In certain embodiments, a tunnel between the first AS and the uGW can be established to ensure proper routing between the first AS and the uGW. In other embodiments, the routing path between the first AS and the uGW in the edge cloud can be created with the help of Software Defined Networking (SDN) mechanisms. For example, the MSM may instruct SDN to setup such a path.

Alternatively, the first AS may be configured with a logical MSM address that is resolved together with the UE identifier, such as MSISDN, IMSI, or optionally an application ID. The first AS can use the UE identifier to determine the actual MSM address serving the UE. Determining the MSM address may be included in the event notification request message sent via the Application Programming Interface (API) from the first AS to the MSM. As such, an API gateway can translate and/or direct the event notification request message to the correct MSM. The HSS may be in the Telco cloud, where the MSM is also stored, can help in sending the message to the correct MSM using the API.

As described above, the first AS may subscribe to the MSM for HO event notification via an API, which can be provided by the MSM. The AS may then use the API to request to subscribe to the MSM for handover event notification. The handover event notification request from the first AS to the MSM may include a UE identifier. For example, the UE identifier may be a Mobile Subscriber Integrated Services Digital Network Number (MSISDN), an International Mobile Subscriber Identity (IMSI), or any other identifier that has previously been stored in the HSS, or another database, and may be known to both the MSM and the AS. The UE identifier may be used by the MSM to identify the UE.

In certain embodiments, the MSM may not need to identify the particular application. The UE identifier can be different from the application identifier (ID) used on the application layer. In some embodiments, however, the network may already have knowledge of the application ID. For example, some relationship can be assumed between the mobile network operator and the application service providers, in which application specific information, such as application ID, can be shared. The application ID may therefore be stored in a network entity in the mobile network. In certain embodiments the network entity may be an HSS.

Once the first AS has subscribed to the MSM, the MSM may inform the first AS of certain mobility events of the UE. One such event is an ongoing handover of the UE. When subscribing to the MSM, the first AS may subscribe to all handovers of a particular UE, or to all handovers of a particular set of UEs.

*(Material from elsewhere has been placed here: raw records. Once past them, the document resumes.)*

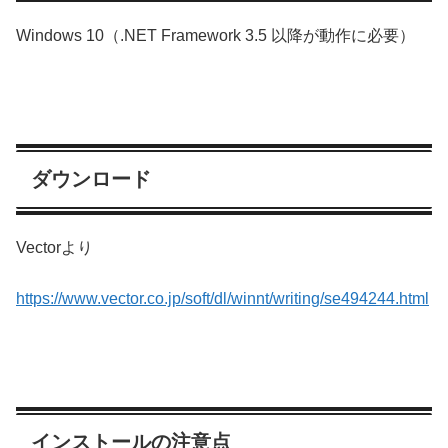
Windows 10（.NET Framework 3.5 以降が動作に必要）
ダウンロード
Vectorより
https://www.vector.co.jp/soft/dl/winnt/writing/se494244.html
インストールの注意点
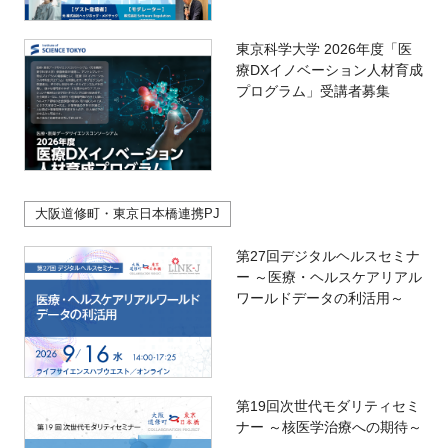
東京科学大学 2026年度「医
療DXイノベーション人材育成
プログラム」受講者募集
大阪道修町・東京日本橋連携PJ
第27回デジタルヘルスセミナ
ー ～医療・ヘルスケアリアル
ワールドデータの利活用～
第19回次世代モダリティセミ
ナー ～核医学治療への期待～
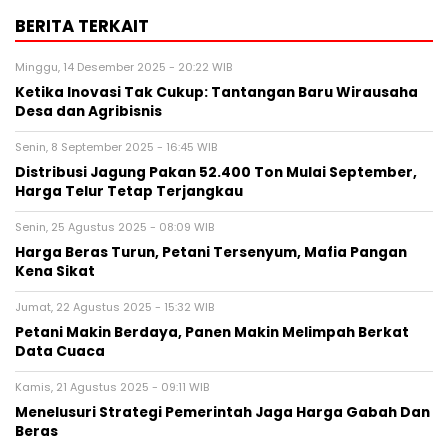
BERITA TERKAIT
Minggu, 14 Desember 2025 - 20:22 WIB
Ketika Inovasi Tak Cukup: Tantangan Baru Wirausaha
Desa dan Agribisnis
Senin, 8 September 2025 - 16:45 WIB
Distribusi Jagung Pakan 52.400 Ton Mulai September,
Harga Telur Tetap Terjangkau
Senin, 25 Agustus 2025 - 08:09 WIB
Harga Beras Turun, Petani Tersenyum, Mafia Pangan
Kena Sikat
Jumat, 22 Agustus 2025 - 15:32 WIB
Petani Makin Berdaya, Panen Makin Melimpah Berkat
Data Cuaca
Kamis, 21 Agustus 2025 - 09:11 WIB
Menelusuri Strategi Pemerintah Jaga Harga Gabah Dan
Beras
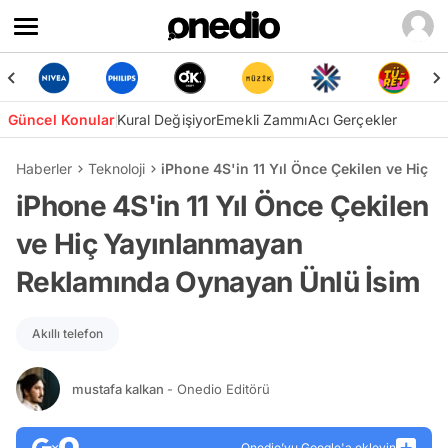
Güncel Konular
Kural Değişiyor
Emekli Zammı
Acı Gerçekler
Haberler
Teknoloji
iPhone 4S'in 11 Yıl Önce Çekilen ve Hiç
iPhone 4S'in 11 Yıl Önce Çekilen
ve Hiç Yayınlanmayan
Reklamında Oynayan Ünlü İsim
Akıllı telefon
mustafa kalkan
- Onedio Editörü
Onedio’yu Google'a ekleyin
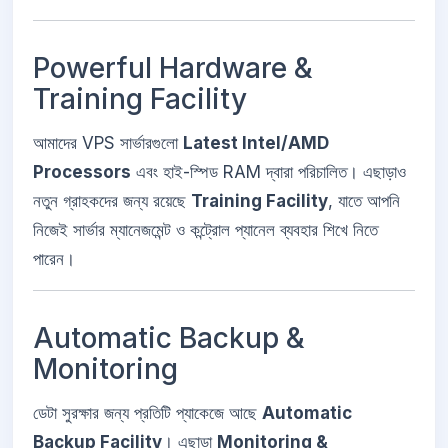
Powerful Hardware &
Training Facility
আমাদের VPS সার্ভারগুলো
Latest Intel/AMD
Processors
এবং হাই-স্পিড RAM দ্বারা পরিচালিত। এছাড়াও
নতুন গ্রাহকদের জন্য রয়েছে
Training Facility
, যাতে আপনি
নিজেই সার্ভার ম্যানেজমেন্ট ও কন্ট্রোল প্যানেল ব্যবহার শিখে নিতে
পারেন।
Automatic Backup &
Monitoring
ডেটা সুরক্ষার জন্য প্রতিটি প্যাকেজে আছে
Automatic
Backup Facility
। এছাড়া
Monitoring &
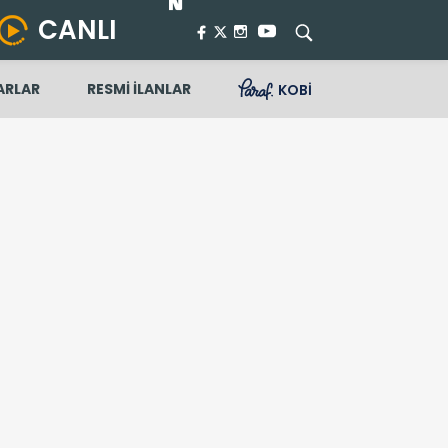
CANLI
ARLAR
RESMİ İLANLAR
KOBİ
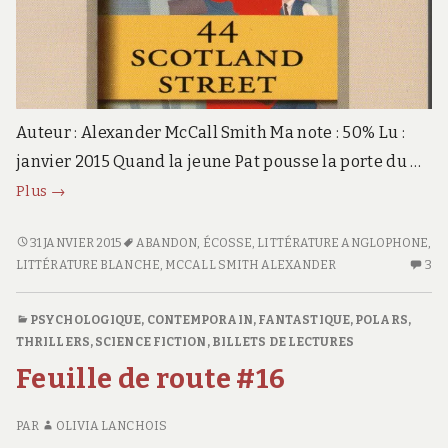
Auteur : Alexander McCall Smith Ma note : 50% Lu :
janvier 2015 Quand la jeune Pat pousse la porte du …
44,
Plus
→
Scotland
Street
44,
31 JANVIER 2015
ABANDON
,
ÉCOSSE
,
LITTÉRATURE ANGLOPHONE
,
SCOTLAND
LITTÉRATURE BLANCHE
,
MCCALL SMITH ALEXANDER
3
3
STREET
C
S
PSYCHOLOGIQUE
,
CONTEMPORAIN
,
FANTASTIQUE
,
POLARS,
44
THRILLERS
,
SCIENCE FICTION
,
BILLETS DE LECTURES
S
Feuille de route #16
ST
PAR
OLIVIA LANCHOIS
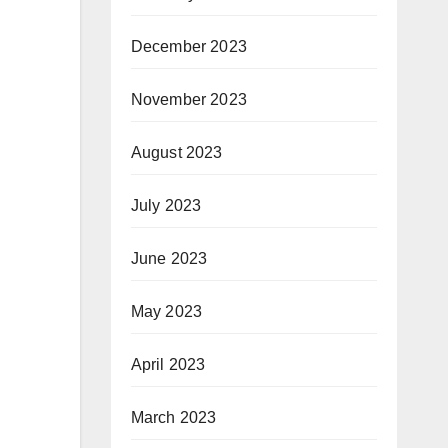
December 2023
November 2023
August 2023
July 2023
June 2023
May 2023
April 2023
March 2023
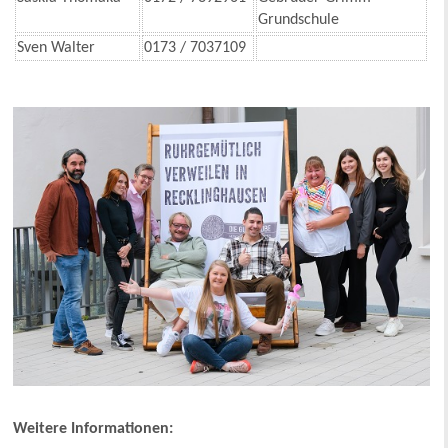
Grundschule
Sven Walter
0173 / 7037109
Weitere Informationen:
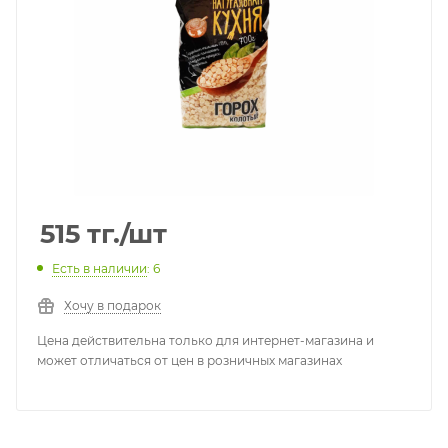
515
тг.
/шт
Есть в наличии
: 6
Хочу в подарок
Цена действительна только для интернет-магазина и
может отличаться от цен в розничных магазинах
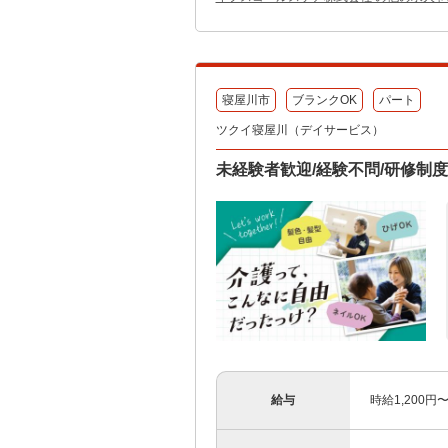
寝屋川市
ブランクOK
パート
ツクイ寝屋川（デイサービス）
未経験者歓迎/経験不問/研修制
給与
時給1,200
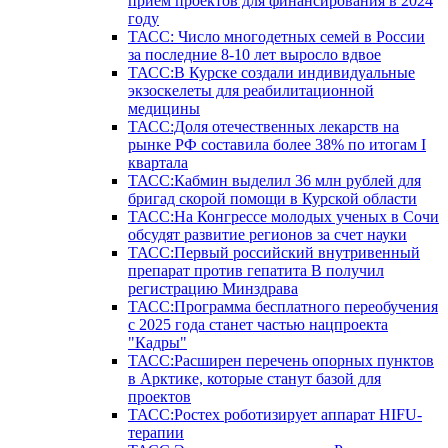
прием проектов для финансирования в 2024
году
ТАСС: Число многодетных семей в России
за последние 8-10 лет выросло вдвое
ТАСС:В Курске создали индивидуальные
экзоскелеты для реабилитационной
медицины
ТАСС:Доля отечественных лекарств на
рынке РФ составила более 38% по итогам I
квартала
ТАСС:Кабмин выделил 36 млн рублей для
бригад скорой помощи в Курской области
ТАСС:На Конгрессе молодых ученых в Сочи
обсудят развитие регионов за счет науки
ТАСС:Первый российский внутривенный
препарат против гепатита В получил
регистрацию Минздрава
ТАСС:Программа бесплатного переобучения
с 2025 года станет частью нацпроекта
"Кадры"
ТАСС:Расширен перечень опорных пунктов
в Арктике, которые станут базой для
проектов
ТАСС:Ростех роботизирует аппарат HIFU-
терапии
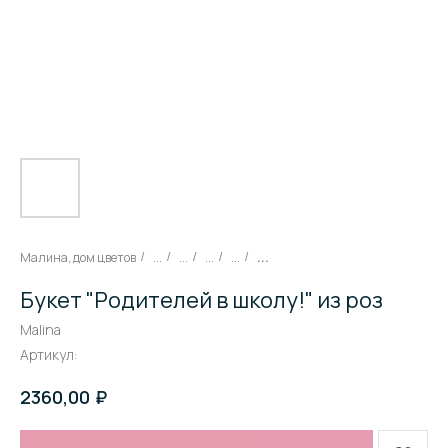
Малина, дом цветов
...
...
...
...
...
/
/
/
/
/
Букет "Родителей в школу!" из роз
Malina
Артикул:
₽
2360,00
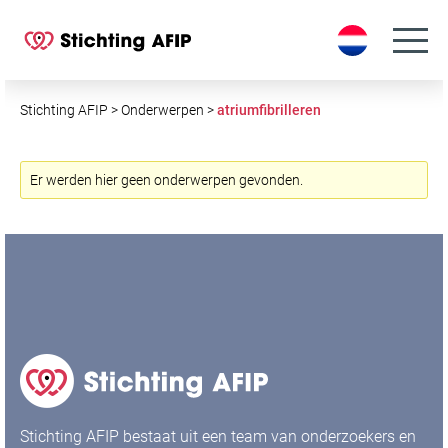
S
k
i
p
t
Stichting AFIP
>
Onderwerpen
>
atriumfibrilleren
o
c
o
Er werden hier geen onderwerpen gevonden.
n
t
e
n
t
Stichting AFIP bestaat uit een team van onderzoekers en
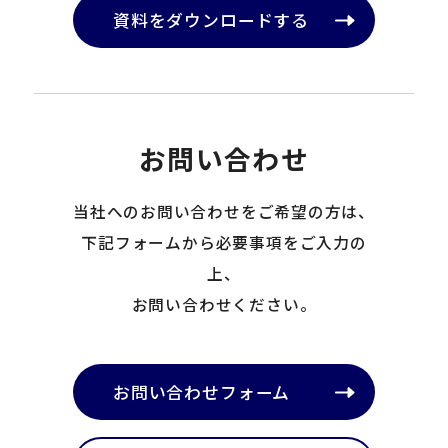
資料をダウンロードする
お問い合わせ
当社へのお問い合わせをご希望の方は、
下記フォームから必要事項をご入力の
上、
お問い合わせください。
お問い合わせフォーム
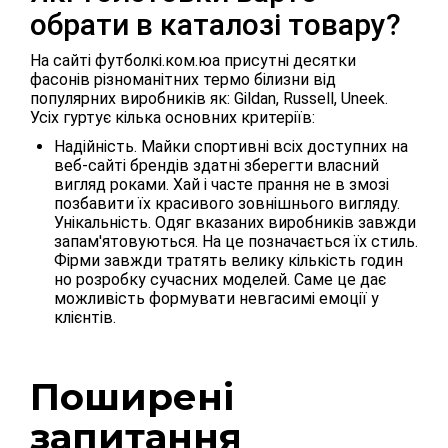
обрати в каталозі товару?
На сайті футболкі.ком.юа присутні десятки
фасонів різноманітних термо білизни від
популярних виробників як: Gildan, Russell, Uneek.
Усіх гуртує кілька основних критеріїв:
Надійність. Майки спортивні всіх доступних на
веб-сайті брендів здатні зберегти власний
вигляд роками. Хай і часте прання не в змозі
позбавити їх красивого зовнішнього вигляду.
Унікальність. Одяг вказаних виробників завжди
запам'ятовуються. На це позначається їх стиль.
Фірми завжди тратять велику кількість годин
но розробку сучасних моделей. Саме це дає
можливість формувати невгасимі емоції у
клієнтів.
Поширені
запитання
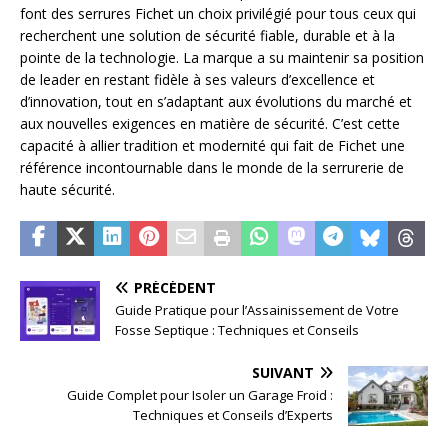
font des serrures Fichet un choix privilégié pour tous ceux qui
recherchent une solution de sécurité fiable, durable et à la
pointe de la technologie. La marque a su maintenir sa position
de leader en restant fidèle à ses valeurs d’excellence et
d’innovation, tout en s’adaptant aux évolutions du marché et
aux nouvelles exigences en matière de sécurité. C’est cette
capacité à allier tradition et modernité qui fait de Fichet une
référence incontournable dans le monde de la serrurerie de
haute sécurité.
PRÉCÉDENT
Guide Pratique pour l’Assainissement de Votre
Fosse Septique : Techniques et Conseils
SUIVANT
Guide Complet pour Isoler un Garage Froid :
Techniques et Conseils d’Experts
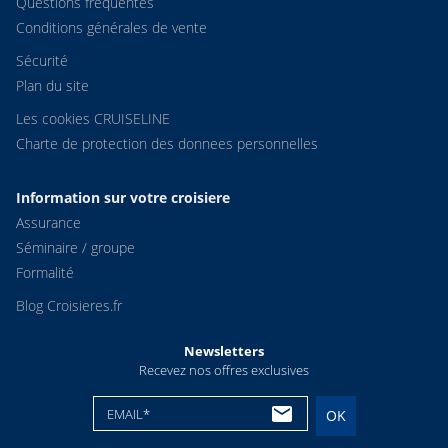
Questions fréquentes
Conditions générales de vente
Sécurité
Plan du site
Les cookies CRUISELINE
Charte de protection des donnees personnelles
Information sur votre croisiere
Assurance
Séminaire / groupe
Formalité
Blog Croisieres.fr
Newsletters
Recevez nos offres exclusives
EMAIL*
OK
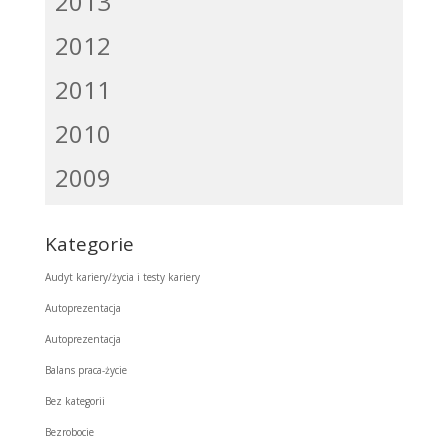
2013
2012
2011
2010
2009
Kategorie
Audyt kariery/życia i testy kariery
Autoprezentacja
Autoprezentacja
Balans praca-życie
Bez kategorii
Bezrobocie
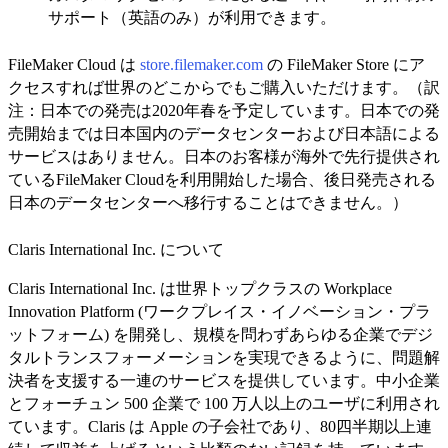
サポート（英語のみ）が利用できます。
FileMaker Cloud は
store.filemaker.com
の FileMaker Store にア
クセスすれば世界のどこからでもご購入いただけます。（訳
注：日本での発売は2020年春を予定しています。日本での発
売開始までは日本国内のデータセンターおよび日本語による
サービスはありません。日本のお客様が海外で先行提供され
ているFileMaker Cloudを利用開始した場合、後日発売される
日本のデータセンターへ移行することはできません。）
Claris International Inc. について
Claris International Inc. は世界トップクラスの Workplace
Innovation Platform (ワークプレイス・イノベーション・プラ
ットフォーム) を開発し、規模を問わずあらゆる企業でデジ
タルトランスフォーメーションを実現できるように、問題解
決者を支援する一連のサービスを提供しています。中小企業
とフォーチュン 500 企業で 100 万人以上のユーザに利用され
ています。Claris は Apple の子会社であり、80四半期以上連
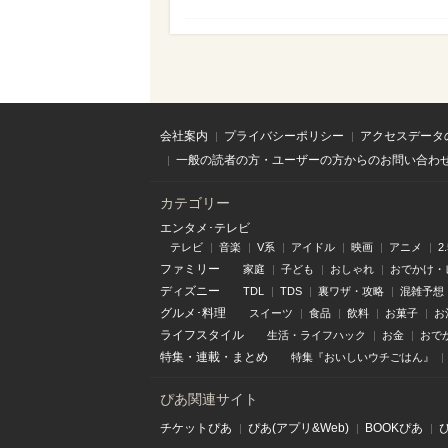
会社案内
プライバシーポリシー
アクセスデータ
一般の読者の方・ユーザーの方からのお問い合わ
カテゴリー
エンタメ･テレビ
テレビ
音楽
V系
アイドル
映画
アニメ
2
ファミリー
家庭
子ども
おしゃれ
おでかけ・
ディズニー
TDL
TDS
裏ワザ・攻略
混雑予想
グルメ･料理
スイーツ
食品
飲料
お菓子
お
ライフスタイル
生活・ライフハック
お金
おで
特集
・
連載
・
まとめ
特集『おいしいウチごはん』
ぴあ関連サイト
チケットぴあ
ぴあ(アプリ&Web)
BOOKぴあ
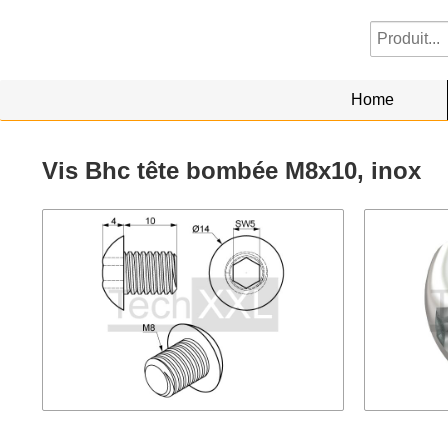
Home
Vis Bhc tête bombée M8x10, inox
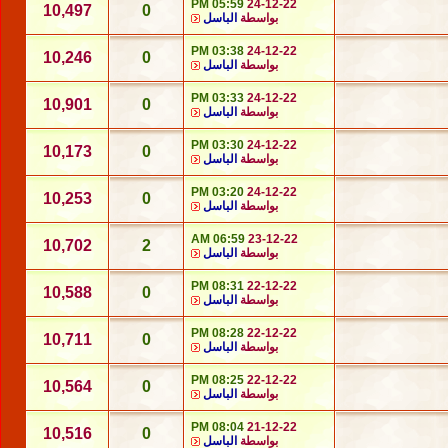
05:59 PM
24-12-22
10,497
0
بواسطة
الباسل
03:38 PM
24-12-22
10,246
0
بواسطة
الباسل
03:33 PM
24-12-22
10,901
0
بواسطة
الباسل
03:30 PM
24-12-22
10,173
0
بواسطة
الباسل
03:20 PM
24-12-22
10,253
0
بواسطة
الباسل
06:59 AM
23-12-22
10,702
2
بواسطة
الباسل
08:31 PM
22-12-22
10,588
0
بواسطة
الباسل
08:28 PM
22-12-22
10,711
0
بواسطة
الباسل
08:25 PM
22-12-22
10,564
0
بواسطة
الباسل
08:04 PM
21-12-22
10,516
0
بواسطة
الباسل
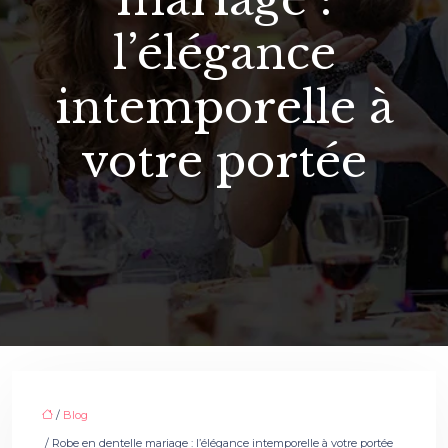
l’élégance
intemporelle à
votre portée
/
Blog
/ Robe en dentelle mariage : l’élégance intemporelle à votre portée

Alternatively, the AS may selectively subscribe to only some handovers. For example, the AS may only subscribe to a UE handover in a certain area. The area may be defined as a set of cells, tracking area(s), presence area(s), or edge cloud service area(s). The edge cloud service area can consist of all 5GNB or LTE eNB that are connected to a particular edge cloud. Once the first AS specifies an area, the MSM may only inform the first AS about an ongoing handover if the UE moves from one such area to another area.

To accurately inform the first AS of UE movement between areas, the MSM may maintain the edge cloud service area, and a mapping of the edge cloud service area to corresponding 5GNBs and/or cell IDs, for example evolved cell global identifiers (ECGIs). In certain embodiments, the MSM may also be aware of area changes of a UE. The MSM may inform the UE and/or the first AS about the edge cloud service area mapping list. When the UE is informed of the edge cloud service area, it may notify the MSM and/or first AS when it moves from one edge cloud service area to another edge cloud service area. The UE can send such a notification when the UE is in connected or idle mode. This can help the MSM and/or the AS to determine accurately when such area changes occur due to both idle mode mobility and connected mode handover.

In step 201 of FIG. 2, the UE is connected to a low latency application session, and the first AS has subscribed to the handover notifications at the MSM. An old 5GNB, which currently serves the UE, may detect that the UE needs to handover, in step 210. The old 5GNB may then initiate a request to a new target 5GNB, knowing that the new target 5GNB may be involved in the handover. In other embodiments, an old LTE eNB may initiate a request to a new target LTE eNB. In step 211, the handover prep request is sent from the old 5GNB, which currently serves the UE, to the new target 5GNB. The new target 5GNB can then prepare for the handover. The new target 5GNB can then send the request to the MSM, as shown in step 212. The handover request can include information about the old 5GNB and the new target 5GNB.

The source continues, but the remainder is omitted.